Thursday, December 14, 2023

The Addiction (Abel Ferrara, 1995)

Lili Taylor in The Addiction

Cast: Lili Taylor, Christopher Walken, Annabella Sciorra, Edie Falco, Paul Calderon, Fredro Starr, Kathryn Erbe, Michael Imperioli, Robert W. Castle. Screenplay: Nicholas St. John. Cinematography: Ken Kelsch. Production design: Charles M. Lagola. Film editing: Mayin Lo. Music: Joe Delia. 

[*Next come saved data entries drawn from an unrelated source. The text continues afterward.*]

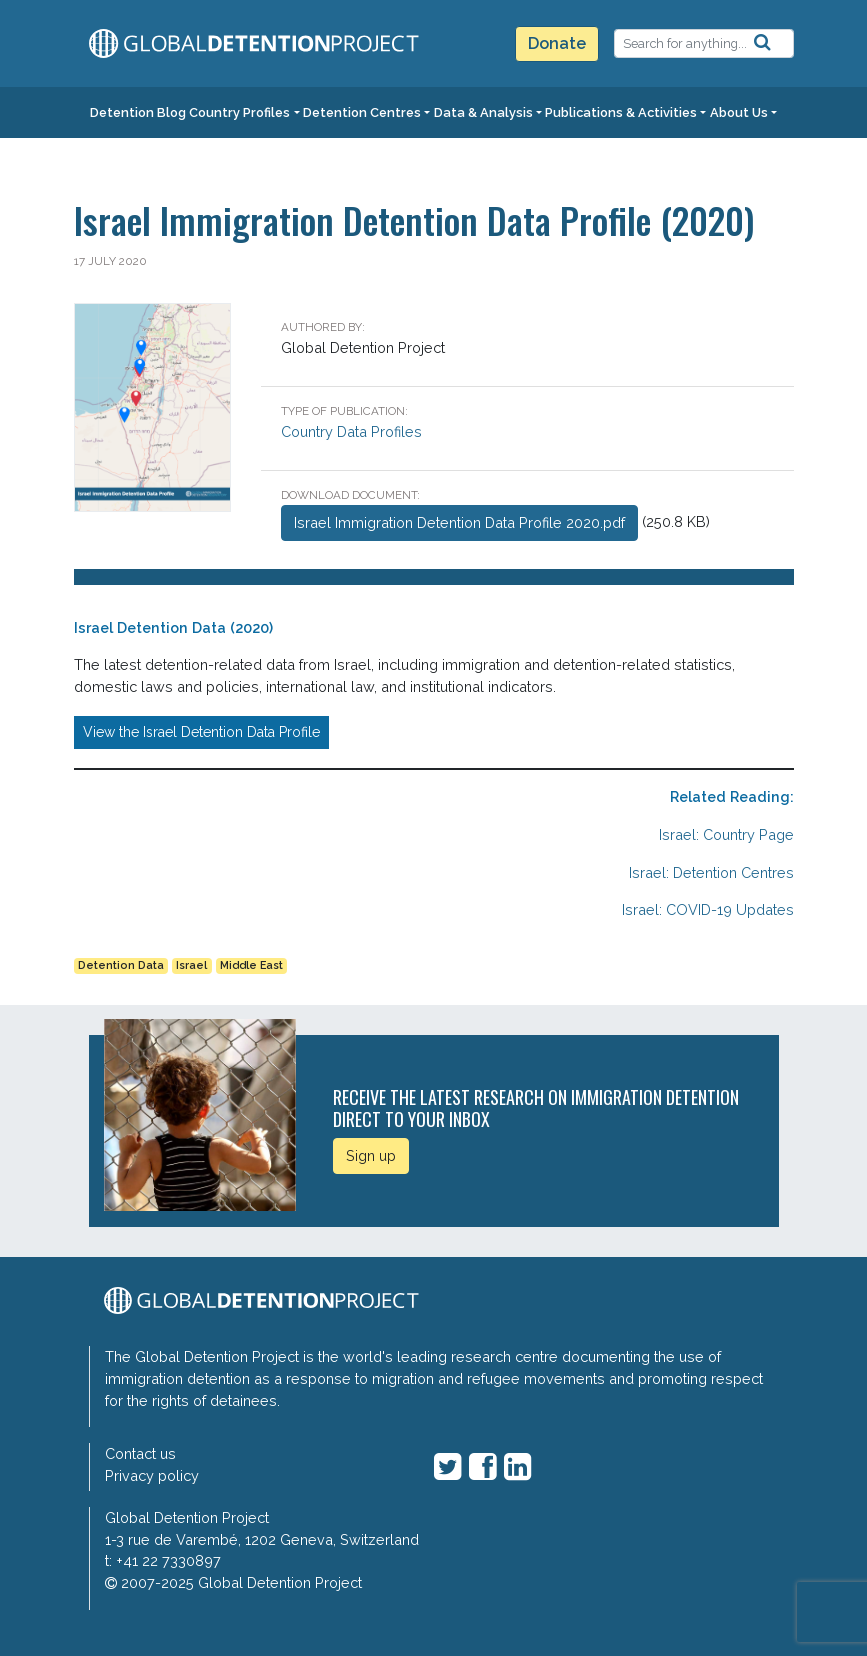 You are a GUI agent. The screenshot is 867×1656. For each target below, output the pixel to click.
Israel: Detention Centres (711, 872)
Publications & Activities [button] (621, 112)
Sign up (371, 1155)
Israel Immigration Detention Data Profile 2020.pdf (459, 522)
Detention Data (121, 965)
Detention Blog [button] (138, 112)
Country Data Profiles (351, 431)
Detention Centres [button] (362, 112)
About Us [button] (739, 112)
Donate (557, 43)
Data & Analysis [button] (483, 112)
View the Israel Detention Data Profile (201, 732)
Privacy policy (152, 1475)
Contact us (140, 1453)
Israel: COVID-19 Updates (708, 909)
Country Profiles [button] (239, 112)
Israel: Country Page (726, 834)
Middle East (251, 965)
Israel (191, 965) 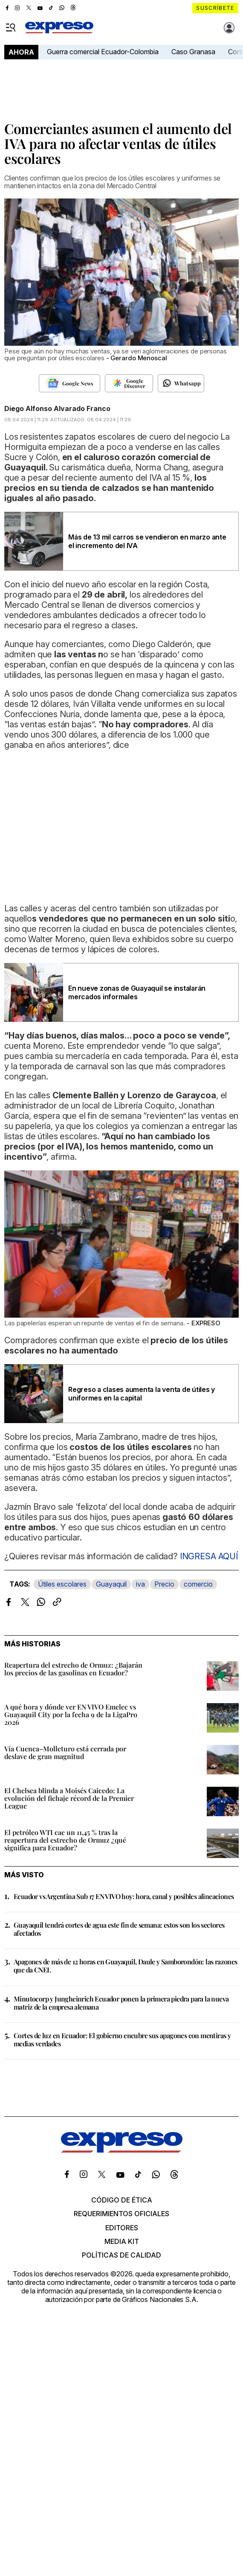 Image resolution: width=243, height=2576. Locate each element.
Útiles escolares (62, 1584)
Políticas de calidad (121, 2255)
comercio (198, 1584)
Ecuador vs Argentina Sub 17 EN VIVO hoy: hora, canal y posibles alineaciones (124, 1896)
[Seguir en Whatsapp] (181, 383)
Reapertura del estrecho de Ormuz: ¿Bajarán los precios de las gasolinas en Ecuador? (73, 1668)
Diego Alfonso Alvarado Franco (57, 408)
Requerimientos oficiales (121, 2213)
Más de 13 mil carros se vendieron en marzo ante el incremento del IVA (147, 541)
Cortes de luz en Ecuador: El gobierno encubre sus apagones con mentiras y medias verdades (122, 2039)
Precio (164, 1584)
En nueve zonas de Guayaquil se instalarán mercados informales (136, 992)
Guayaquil (111, 1584)
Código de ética (121, 2200)
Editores (121, 2228)
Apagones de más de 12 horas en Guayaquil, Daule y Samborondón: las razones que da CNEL (125, 1965)
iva (140, 1584)
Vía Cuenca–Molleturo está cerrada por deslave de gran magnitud (65, 1752)
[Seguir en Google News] (70, 383)
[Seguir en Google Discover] (129, 383)
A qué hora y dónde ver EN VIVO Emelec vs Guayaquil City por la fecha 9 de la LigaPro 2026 (70, 1714)
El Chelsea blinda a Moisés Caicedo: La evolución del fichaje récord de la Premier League (69, 1798)
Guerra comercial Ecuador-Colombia (103, 51)
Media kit (121, 2241)
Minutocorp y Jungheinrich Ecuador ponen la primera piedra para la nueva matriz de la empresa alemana (121, 2002)
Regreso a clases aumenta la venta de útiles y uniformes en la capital (141, 1393)
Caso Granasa (193, 51)
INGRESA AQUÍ (208, 1556)
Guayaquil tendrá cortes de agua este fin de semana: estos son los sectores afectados (119, 1928)
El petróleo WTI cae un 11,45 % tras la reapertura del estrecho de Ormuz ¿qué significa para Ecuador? (65, 1840) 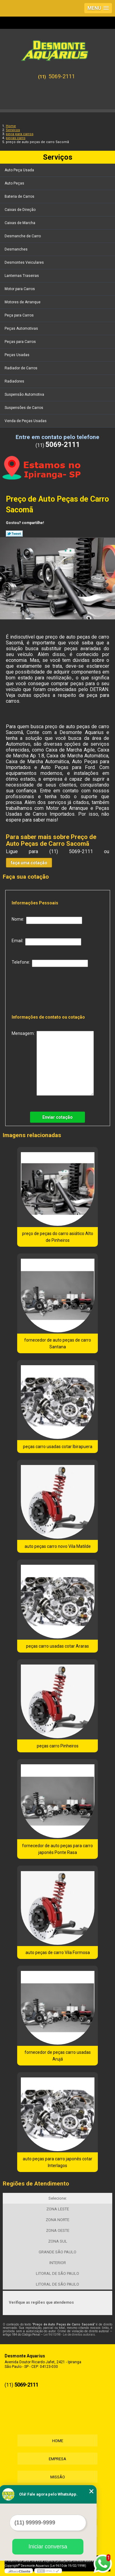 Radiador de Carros (21, 368)
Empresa (57, 2459)
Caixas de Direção (20, 210)
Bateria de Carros (20, 196)
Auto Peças (15, 183)
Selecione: (57, 2198)
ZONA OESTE (57, 2230)
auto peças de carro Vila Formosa (57, 1952)
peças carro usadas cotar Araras (57, 1646)
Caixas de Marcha (20, 223)
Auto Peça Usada (20, 170)
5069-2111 (61, 76)
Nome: (47, 920)
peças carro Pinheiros (58, 1745)
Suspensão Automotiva (25, 394)
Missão (57, 2477)
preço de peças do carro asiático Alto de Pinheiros (57, 1237)
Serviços (57, 157)
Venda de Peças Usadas (26, 421)
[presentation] (51, 989)
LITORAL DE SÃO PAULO (57, 2273)
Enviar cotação (57, 1117)
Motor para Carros (20, 289)
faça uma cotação (29, 862)
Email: (46, 942)
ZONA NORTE (57, 2219)
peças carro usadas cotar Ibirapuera (57, 1446)
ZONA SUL (57, 2241)
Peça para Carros (20, 315)
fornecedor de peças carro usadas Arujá (58, 2055)
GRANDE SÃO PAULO (57, 2252)
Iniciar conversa (48, 2546)
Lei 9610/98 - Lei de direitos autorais (69, 2334)
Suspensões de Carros (24, 408)
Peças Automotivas (22, 328)
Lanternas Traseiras (22, 276)
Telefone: (50, 963)
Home (57, 2440)
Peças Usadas (17, 355)
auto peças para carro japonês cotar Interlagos (57, 2162)
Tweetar (14, 533)
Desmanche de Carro (23, 236)
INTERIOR (57, 2262)
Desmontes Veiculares (25, 262)
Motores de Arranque (23, 302)
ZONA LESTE (57, 2209)
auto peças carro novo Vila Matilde (58, 1546)
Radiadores (15, 381)
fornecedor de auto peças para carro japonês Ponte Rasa (57, 1849)
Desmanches (17, 249)
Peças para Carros (21, 342)
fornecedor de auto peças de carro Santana (57, 1343)
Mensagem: (53, 1063)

Blood looks bloodier in black-and-white. In color it too often looks like ketchup or cranberry juice or corn syrup with red food dye. But under the lens and lights of cinematographer Ken Kelsch in The Addiction it turns black, flat and dry like an aging wound or glossy like the spill of an unsavory substance. And there's a lot of it in the film, which turns vampirism into a metaphor for not only drug addiction but any other self-destructive obsession. When Kathleen Conklin (the terrific Lili Taylor) is turned vampire, her attacker (Annabella Sciorra) tells her to resist, and after Kathleen is addicted, she makes a similar offer to her own victims: They should tell her to go away. Except "victims" is maybe the wrong word here. The film is about something as banal as responsibility or yielding to temptation: It almost devolves into a "just say no" moral treatise, except that it also exposes the inanity of that maxim. Christopher Walken plays a vampire who has managed to get his bloodlust under control, except that we can see the price he has paid doing so. As Macbeth put it, "I am in blood / Stepped in so far, that, should I wade no more, / Returning were as tedious as go o'er." Admonitions against self-destructive behavior aside, The Addiction is a fable with rich intellectual content, a meditation on human appetite and attempts to control it. That it's also a pretty damn good horror movie is only part of it.